European Use of Non-Western Art
Southern Utah University
During the early 20th Century European Avant-Garde artists utilized non-Western art and incorporated it into their own art. African art was one of the most appropriated forms. Most of what was seen as influential from Africa was sculpture. African sculpture typically includes nonorganic planar shifts that contrast with Classical proportions. The elongated areas of the body, such as face, neck and torso as seen on p. 457 in the Adams book, illustrate the non-Classical nature of African art.
One of the Avant-Garde schools that specifically utilized African art was The Bridge (Die Brucke).
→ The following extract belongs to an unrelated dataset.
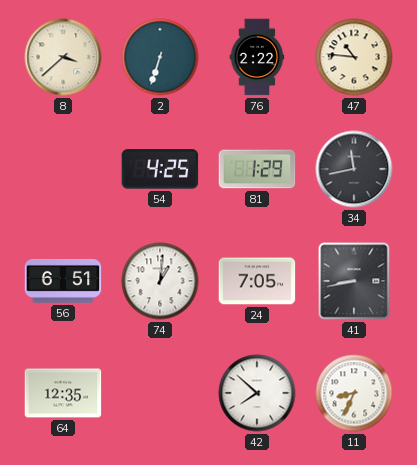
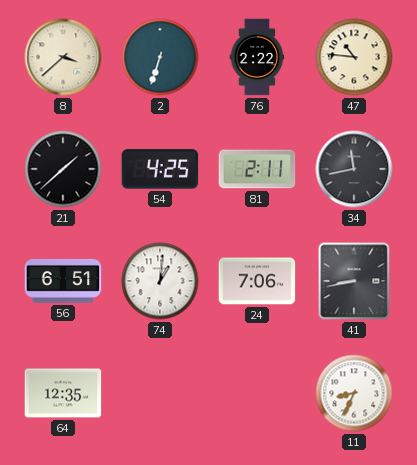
21: none -> 1:38
81: 1:29 -> 2:11
24: 7:05 -> 7:06
42: 7:52 -> none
This group was intent on building a link between their art and revolutionary ideas, and between tradition and Avant-Garde. One of the ways those in The Bridge worked toward this was by combining the geometric look of African art with more traditional ideas. The flattened forms of Kirchner’s The Street (p. 459) speak to this idea. The figures in The Street are also elongated, as seen in the sculpture of the Baule ancestor from Africa.
Matisse was also influenced by African art. His work speaks of African masks. His lack of modeling in his work Madame Matisse (p. 458) bears strong resemblance to the masks found in Africa. There is also a lack of organic qualities in this painting. The hair on her head is flat, and it seems to perch on the top of her head. Matisse was also influenced by Arabian art. In his Harmony in Red (p. 463), sinuous lines are used to create an illusion of animation. Matisse coined the term “arabesque” in reference to the lines seen in Arabian architecture, such as mosques.
Emil Nolde was also influenced by African art. However he used other non-Western influences in his art. His Still Life with Masks (p. 460) is indicative of the use if non-Western art. One of the masks (the red one) is based on a drawing of an Oceanic canoe prow, the yellow skull is derived from Brazilian shrunken heads, and the green mask seems to be influenced by African art.
It is clear that these artists were very interested in appropriating other art forms for their own use. This fueled further Avant-Garde developments and shaped the art of the early 20th Century. African art appears to be the most pervasive in these works, but the influences of Arabia, the New World, and Oceania can also be seen. It is also important to note that while these artists copied the look of these other forms of art, the cultural context of the art in regard to the peoples it was borrowed from was lost.
Laurie Schneider Adams, A History of Modern Art (New York, N.Y.: McGraw-Hill, 2000).